Sheriff, Lawmakers To Tackle Mental Health Care In Jails
LOS ANGELES (CBSLA.com) — Los Angeles County Sheriff Lee Baca was set to take part in a hearing Friday to improve access to mental health care for parolees and other at-risk groups.
Baca was expected to provide testimony before a special Senate Select Committee on Mental Health tasked with reducing stubbornly high recidivism rates among the estimated 33,000 inmates statewide that suffer from mental illness.
Baca told KNX 1070 NEWSRADIO his department has already taken steps to improve health care in county jails.
“They go in bad and they go in with problems, particularly mental health as well as decision-making problems,” Baca said, adding three charter schools have been established in county facilities to tackle illiteracy.
According to the non-partisan Legislative Analyst’s Office, the state spends an average of $52,000 annually to house a single inmate, while the average annual cost of housing a mentally ill inmate can run twice as high.
Baca will be joined at the hearing by State Assemblyman Kevin de León (D-Los Angeles) and actor Danny Trejo, who overcame addiction and a prison sentence to go on to a successful film career.

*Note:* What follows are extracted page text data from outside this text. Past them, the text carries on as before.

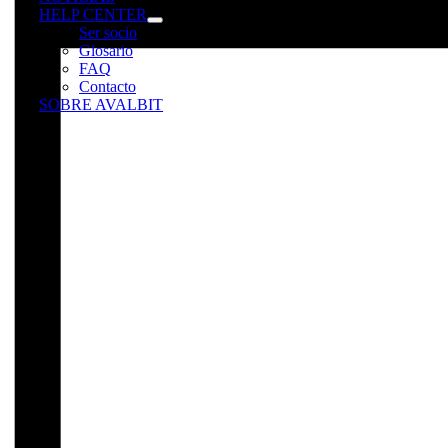
HELP CENTER
Ser socio
Glosario
FAQ
Contacto
SOBRE AVALBIT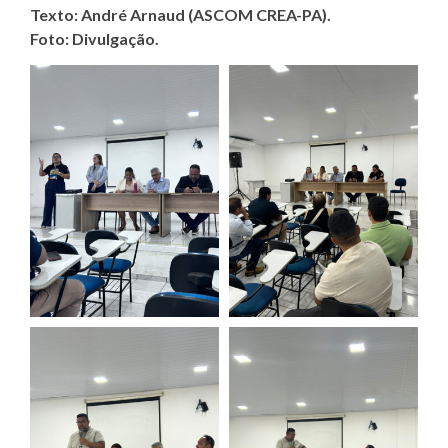
Texto: André Arnaud (ASCOM CREA-PA).
Foto: Divulgação.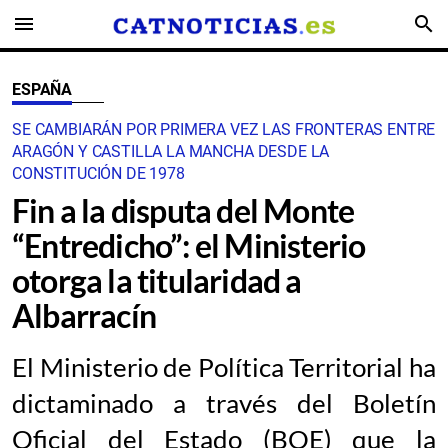
menu
search
ESPAÑA
SE CAMBIARÁN POR PRIMERA VEZ LAS FRONTERAS ENTRE
ARAGÓN Y CASTILLA LA MANCHA DESDE LA
CONSTITUCIÓN DE 1978
Fin a la disputa del Monte
“Entredicho”: el Ministerio
otorga la titularidad a
Albarracín
El Ministerio de Política Territorial ha
dictaminado a través del Boletín
Oficial del Estado (BOE) que la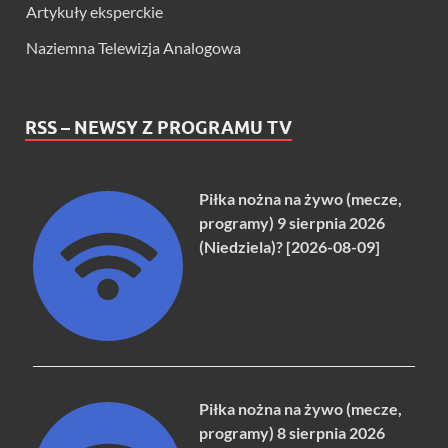
Artykuły eksperckie
Naziemna Telewizja Analogowa
RSS – NEWSY Z PROGRAMU TV
Piłka nożna na żywo (mecze,
programy) 9 sierpnia 2026
(Niedziela)? [2026-08-09]
Piłka nożna na żywo (mecze,
programy) 8 sierpnia 2026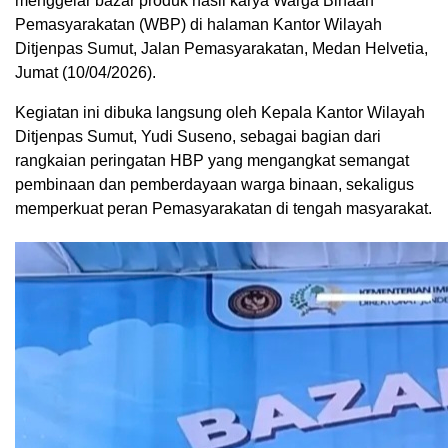
menggelar bazar produk hasil karya Warga Binaan
Pemasyarakatan (WBP) di halaman Kantor Wilayah
Ditjenpas Sumut, Jalan Pemasyarakatan, Medan Helvetia,
Jumat (10/04/2026).
Kegiatan ini dibuka langsung oleh Kepala Kantor Wilayah
Ditjenpas Sumut, Yudi Suseno, sebagai bagian dari
rangkaian peringatan HBP yang mengangkat semangat
pembinaan dan pemberdayaan warga binaan, sekaligus
memperkuat peran Pemasyarakatan di tengah masyarakat.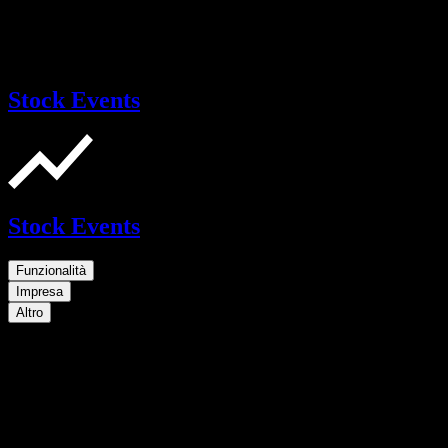
Stock Events
Stock Events
Funzionalità
Impresa
Altro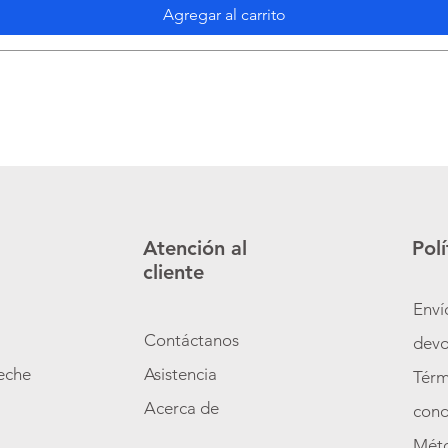
Agregar al carrito
Atención al
Polí
cliente
Enví
Contáctanos
devo
zeche
Asistencia
Térm
o
Acerca de
cond
Mét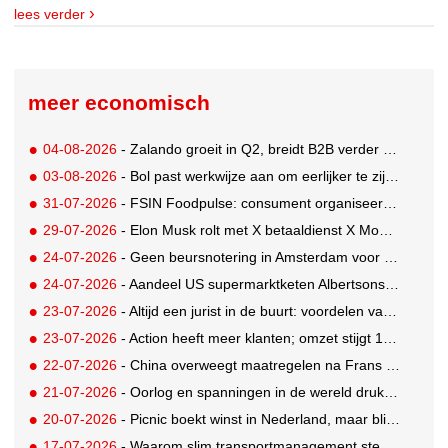
lees verder
meer economisch
04-08-2026
- Zalando groeit in Q2, breidt B2B verder uit en innoveert met AI
03-08-2026
- Bol past werkwijze aan om eerlijker te zijn naar verkopers en consumenten
31-07-2026
- FSIN Foodpulse: consument organiseert eet- en koopgedrag bewuster
29-07-2026
- Elon Musk rolt met X betaaldienst X Money uit in VS: zorgen in Washington
24-07-2026
- Geen beursnotering in Amsterdam voor nieuw concern voedingsmerken Unilever
24-07-2026
- Aandeel US supermarktketen Albertsons daalt 21%. Volgt Ahold Delhaize?
23-07-2026
- Altijd een jurist in de buurt: voordelen van een landelijk bureau
23-07-2026
- Action heeft meer klanten; omzet stijgt 14% in eerste halfjaar naar 8,3 miljard
22-07-2026
- China overweegt maatregelen na Frans verbod op reclame voor Shein en TEMU
21-07-2026
- Oorlog en spanningen in de wereld drukken stempel op Nederlandse ondernemingen
20-07-2026
- Picnic boekt winst in Nederland, maar blijft internationaal steken op verlies van 272 miljoen euro
17-07-2026
- Waarom slim transportmanagement steeds belangrijker wordt voor groeiende bedrijven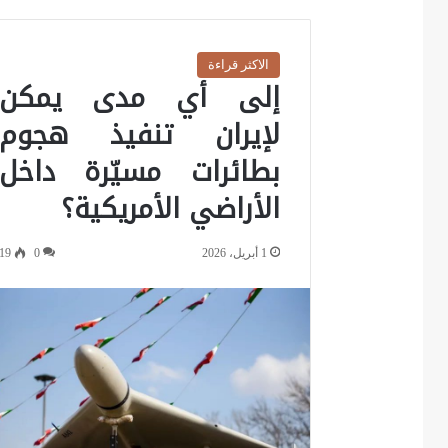
الاكثر قراءة
إلى أي مدى يمكن
لإيران تنفيذ هجوم
بطائرات مسيّرة داخل
الأراضي الأمريكية؟
1 أبريل، 2026
0
19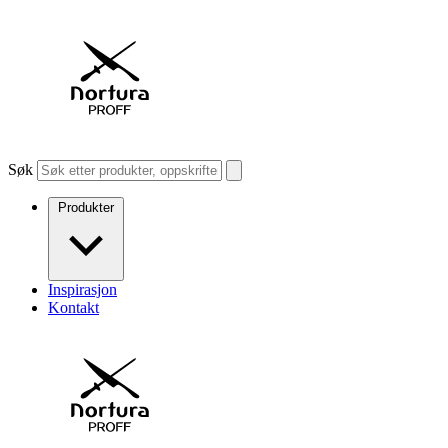
Søk
Produkter
Inspirasjon
Kontakt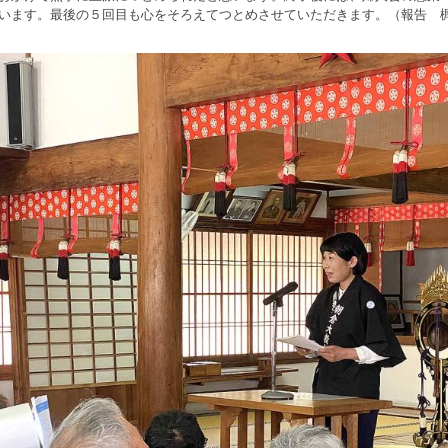
います。最後の５回目も心をそろえてつとめさせていただきます。（報告 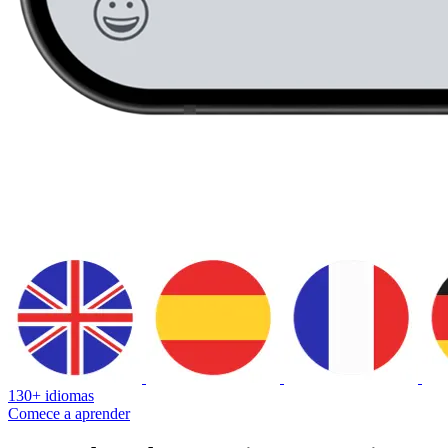
130+ idiomas
Comece a aprender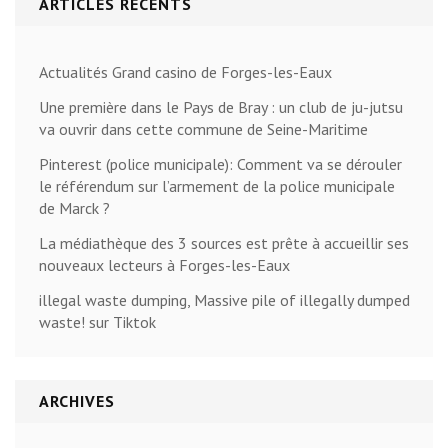
ARTICLES RÉCENTS
Actualités Grand casino de Forges-les-Eaux
Une première dans le Pays de Bray : un club de ju-jutsu
va ouvrir dans cette commune de Seine-Maritime
Pinterest (police municipale): Comment va se dérouler
le référendum sur l’armement de la police municipale
de Marck ?
La médiathèque des 3 sources est prête à accueillir ses
nouveaux lecteurs à Forges-les-Eaux
illegal waste dumping, Massive pile of illegally dumped
waste! sur Tiktok
ARCHIVES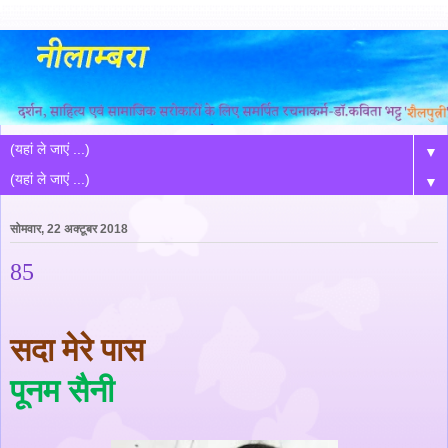
▼
▼
सोमवार, 22 अक्टूबर 2018
85
सदा मेरे पास
पूनम सैनी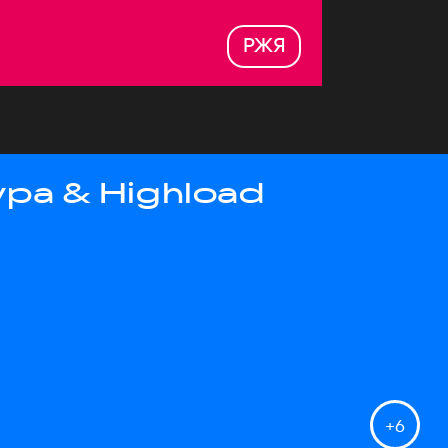
РЖЯ
ра & Highload
+
6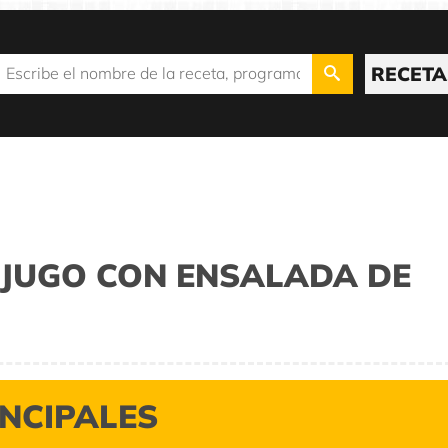
RECETA
 JUGO CON ENSALADA DE
INCIPALES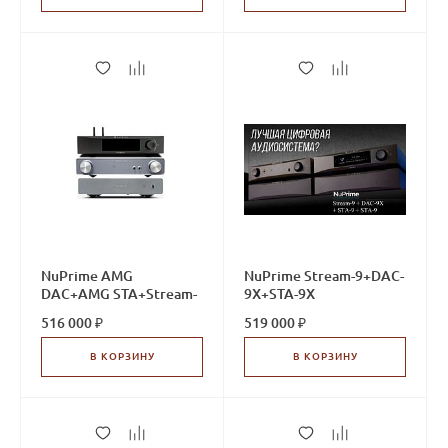
NuPrime AMG
NuPrime Stream-9+DAC-
DAC+AMG STA+Stream-
9X+STA-9X
9
516 000 ₽
519 000 ₽
В КОРЗИНУ
В КОРЗИНУ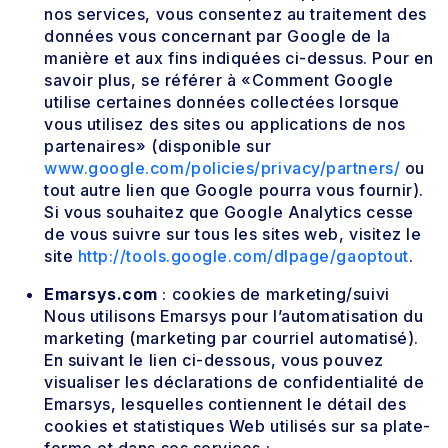
nos services, vous consentez au traitement des
données vous concernant par Google de la
manière et aux fins indiquées ci-dessus. Pour en
savoir plus, se référer à «Comment Google
utilise certaines données collectées lorsque
vous utilisez des sites ou applications de nos
partenaires» (disponible sur
www.google.com/policies/privacy/partners/
ou
tout autre lien que Google pourra vous fournir).
Si vous souhaitez que Google Analytics cesse
de vous suivre sur tous les sites web, visitez le
site
http://tools.google.com/dlpage/gaoptout
.
Emarsys.com
: cookies de marketing/suivi
Nous utilisons Emarsys pour l’automatisation du
marketing (marketing par courriel automatisé).
En suivant le lien ci-dessous, vous pouvez
visualiser les déclarations de confidentialité de
Emarsys, lesquelles contiennent le détail des
cookies et statistiques Web utilisés sur sa plate-
forme et dans ses services :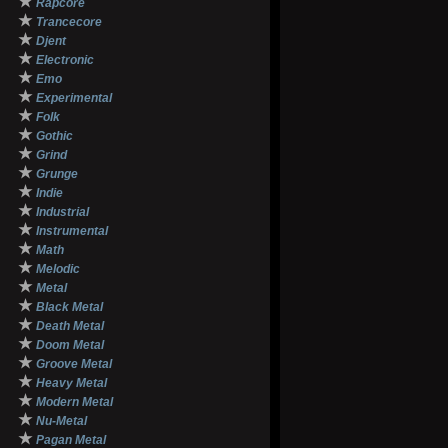
★
Rapcore
★
Trancecore
★
Djent
★
Electronic
★
Emo
★
Experimental
★
Folk
★
Gothic
★
Grind
★
Grunge
★
Indie
★
Industrial
★
Instrumental
★
Math
★
Melodic
★
Metal
★
Black Metal
★
Death Metal
★
Doom Metal
★
Groove Metal
★
Heavy Metal
★
Modern Metal
★
Nu-Metal
★
Pagan Metal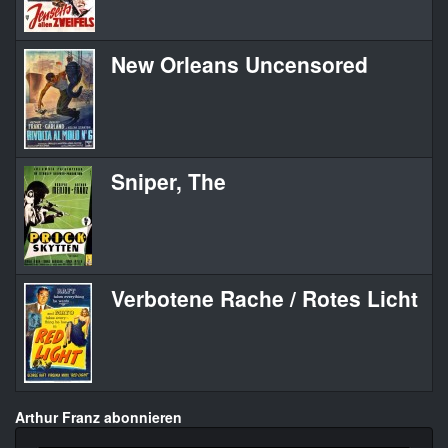
New Orleans Uncensored
N
Sniper, The
Th
Verbotene Rache / Rotes Licht
Re
Arthur Franz abonnieren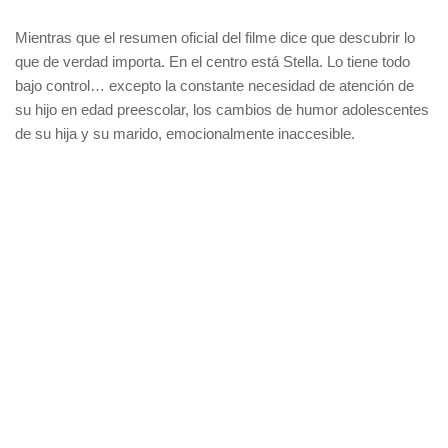
Mientras que el resumen oficial del filme dice que descubrir lo
que de verdad importa. En el centro está Stella. Lo tiene todo
bajo control… excepto la constante necesidad de atención de
su hijo en edad preescolar, los cambios de humor adolescentes
de su hija y su marido, emocionalmente inaccesible.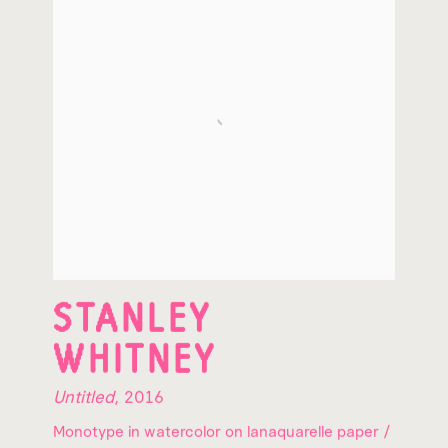
STANLEY
WHITNEY
Untitled
,
2016
Monotype in watercolor on lanaquarelle paper /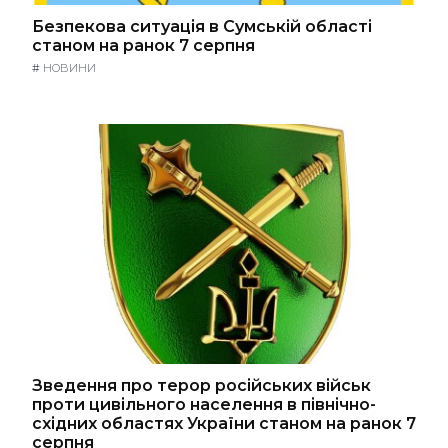
Безпекова ситуація в Сумській області
станом на ранок 7 серпня
#
НОВИНИ
Зведення про терор російських військ
проти цивільного населення в північно-
східних областях України станом на ранок 7
серпня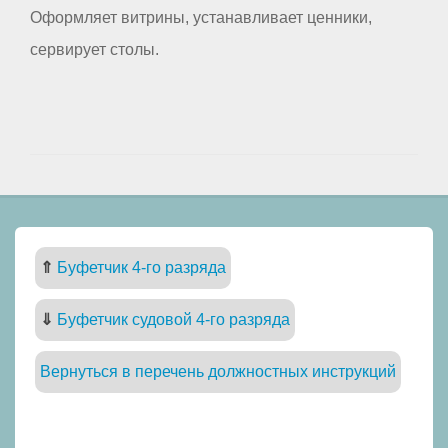
Оформляет витрины, устанавливает ценники,
сервирует столы.
⇑
Буфетчик 4-го разряда
⇓
Буфетчик судовой 4-го разряда
Вернуться в перечень должностных инструкций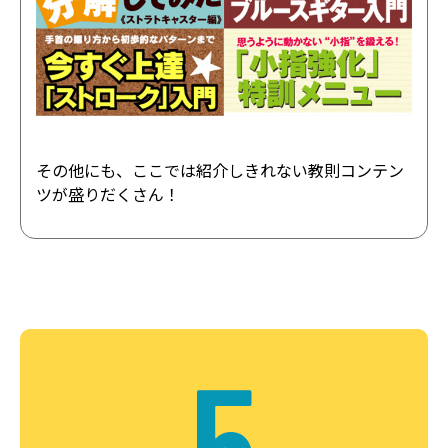
その他にも、ここでは紹介しきれない教則コンテン
ツが盛りだくさん！
5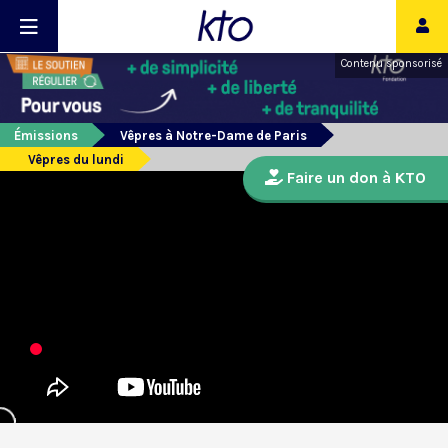
Contenu sponsorisé
Émissions
Vêpres à Notre-Dame de Paris
Vêpres du lundi
Faire un don à KTO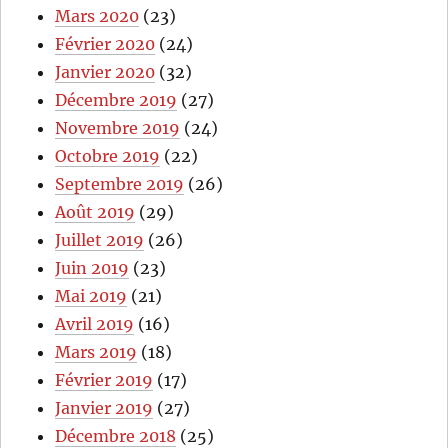
Mars 2020
(23)
Février 2020
(24)
Janvier 2020
(32)
Décembre 2019
(27)
Novembre 2019
(24)
Octobre 2019
(22)
Septembre 2019
(26)
Août 2019
(29)
Juillet 2019
(26)
Juin 2019
(23)
Mai 2019
(21)
Avril 2019
(16)
Mars 2019
(18)
Février 2019
(17)
Janvier 2019
(27)
Décembre 2018
(25)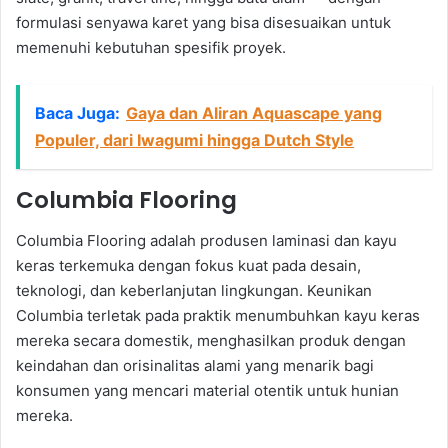
formulasi senyawa karet yang bisa disesuaikan untuk
memenuhi kebutuhan spesifik proyek.
Baca Juga:
Gaya dan Aliran Aquascape yang
Populer, dari Iwagumi hingga Dutch Style
Columbia Flooring
Columbia Flooring adalah produsen laminasi dan kayu
keras terkemuka dengan fokus kuat pada desain,
teknologi, dan keberlanjutan lingkungan. Keunikan
Columbia terletak pada praktik menumbuhkan kayu keras
mereka secara domestik, menghasilkan produk dengan
keindahan dan orisinalitas alami yang menarik bagi
konsumen yang mencari material otentik untuk hunian
mereka.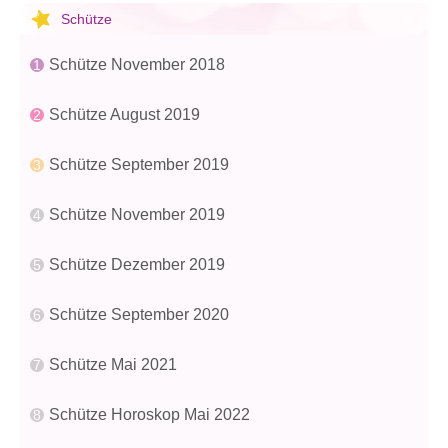
Schütze
Schütze November 2018
Schütze August 2019
Schütze September 2019
Schütze November 2019
Schütze Dezember 2019
Schütze September 2020
Schütze Mai 2021
Schütze Horoskop Mai 2022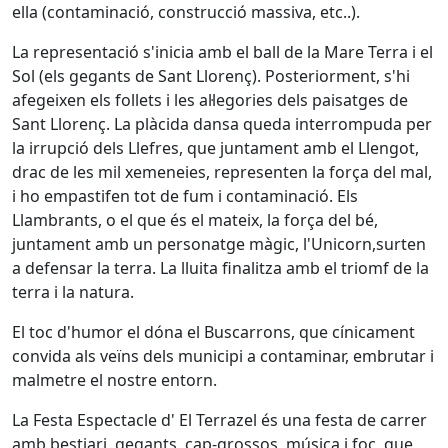
ella (contaminació, construcció massiva, etc..).
La representació s'inicia amb el ball de la Mare Terra i el
Sol (els gegants de Sant Llorenç). Posteriorment, s'hi
afegeixen els follets i les al·legories dels paisatges de
Sant Llorenç. La plàcida dansa queda interrompuda per
la irrupció dels Llefres, que juntament amb el Llengot,
drac de les mil xemeneies, representen la força del mal,
i ho empastifen tot de fum i contaminació. Els
Llambrants, o el que és el mateix, la força del bé,
juntament amb un personatge màgic, l'Unicorn,surten
a defensar la terra. La lluita finalitza amb el triomf de la
terra i la natura.
El toc d'humor el dóna el Buscarrons, que cínicament
convida als veïns dels municipi a contaminar, embrutar i
malmetre el nostre entorn.
La Festa Espectacle d' El Terrazel és una festa de carrer
amb bestiari, gegants, cap-grossos, música i foc, que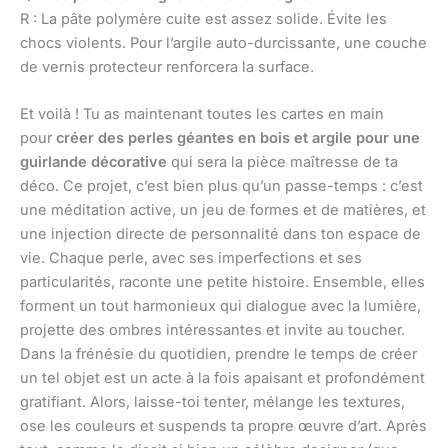
R : La pâte polymère cuite est assez solide. Évite les
chocs violents. Pour l’argile auto-durcissante, une couche
de vernis protecteur renforcera la surface.
Et voilà ! Tu as maintenant toutes les cartes en main
pour
créer des perles géantes en bois et argile pour une
guirlande décorative
qui sera la pièce maîtresse de ta
déco. Ce projet, c’est bien plus qu’un passe-temps : c’est
une méditation active, un jeu de formes et de matières, et
une injection directe de personnalité dans ton espace de
vie. Chaque perle, avec ses imperfections et ses
particularités, raconte une petite histoire. Ensemble, elles
forment un tout harmonieux qui dialogue avec la lumière,
projette des ombres intéressantes et invite au toucher.
Dans la frénésie du quotidien, prendre le temps de créer
un tel objet est un acte à la fois apaisant et profondément
gratifiant. Alors, laisse-toi tenter, mélange les textures,
ose les couleurs et suspends ta propre œuvre d’art. Après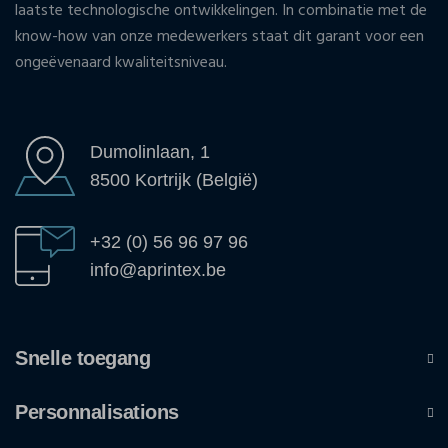
laatste technologische ontwikkelingen. In combinatie met de
know-how van onze medewerkers staat dit garant voor een
ongeëvenaard kwaliteitsniveau.
Dumolinlaan, 1
8500 Kortrijk (België)
+32 (0) 56 96 97 96
info@aprintex.be
Snelle toegang
Personnalisations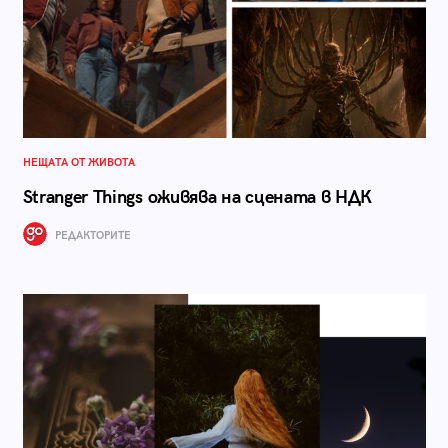
НЕЩАТА ОТ ЖИВОТА
Stranger Things оживява на сцената в НДК
РЕДАКТОРИТЕ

Experts were also expected to be on hand to to explain the benefits of treating parolees to improve lives and save millions of taxpayer dollars in prison costs.
Earlier this month, the Board of Supervisors voted unanimously to study a plan to replace at least one tower of the Men’s Central Jail in downtown L.A. with a mental health and substance abuse treatment center.
But for Baca, the growing issue of mental health demands that jails take on a whole new responsibility.
“Whether it’s depression, mental illness, illiteracy, decision-making deficiencies, the whole point of this is that the jails now have to become mental health care facilities,” he said.
The Senate Committee hearing gets underway at 11:30 a.m. at the White Memorial Medical Center in East L.A.